The world's fish stocks are in decline and our increasing demand for seafood may be one of the main drivers. But the true extent of the problem is hard to estimate, especially when fishing occurs in the high seas, which lie beyond national jurisdiction and are hard to monitor.
Conservation planners face growing pressures to combat illegal, unregulated and unreported (IUU) fishing, the value of which has been estimated at US$10-23.5 billion annually. This is an important cost for society as a whole, but also for the major high seas fishing countries such as China and Taiwan that subsidize their fleets and may have low labour costs.
Artificial intelligence (AI) could address this global environmental concern—and satisfy the need of seafood retailers and consumers to know if what they're selling and eating is sustainable. Social scientists are beginning to think of ways that can bring AI, ecology and economics together —to design policies that target socially desirable outcomes such as preserving biodiversity values and returning the benefits of fishing to society.
At a February meeting of HUMAINT, a European Commission-led initiative on human behaviour and machine intelligence, I discussed the ways AI can be used to help marine resource management.
Tracking fishing with AI
Traditionally, observers have been employed, at high cost, to monitor fishing activity on board vessels. But in remote locations, such as the Arctic, it can be difficult to find observers.
A tuna fishing port in Japan. Credit: Shutterstock
AI tools have the potential to lower monitoring and operational fishing costs and improve efficiency in fisheries management.
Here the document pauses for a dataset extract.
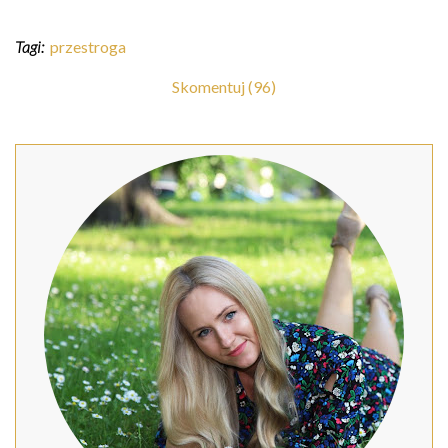
Tagi:
przestroga
Skomentuj (96)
Examples include automatic review of video footage, monitoring vessel sailing patterns for IUU fishing and illegal at-sea transshipments (moving goods from one ship to another), compliance with catch limits and bycatch or discard regulations, and improving assessment of fish stocks.
AI tools can also help build trust among fishers, scientists and society through improved seafood traceability.
Image recognition using AI can help identify the size of a vessel and its activity. It can help conservation managers understand who fishes for what in international waters where it is unclear who the fish belong to. It may also contribute to a better understanding of how commercially fished invasive species are spreading.
However, there are also potential risks. Some fear the data may be used for unintended purposes or that AI tools might replace manually performed tasks and make human labour obsolete, a big concern for small, coastal fishery-dependent communities.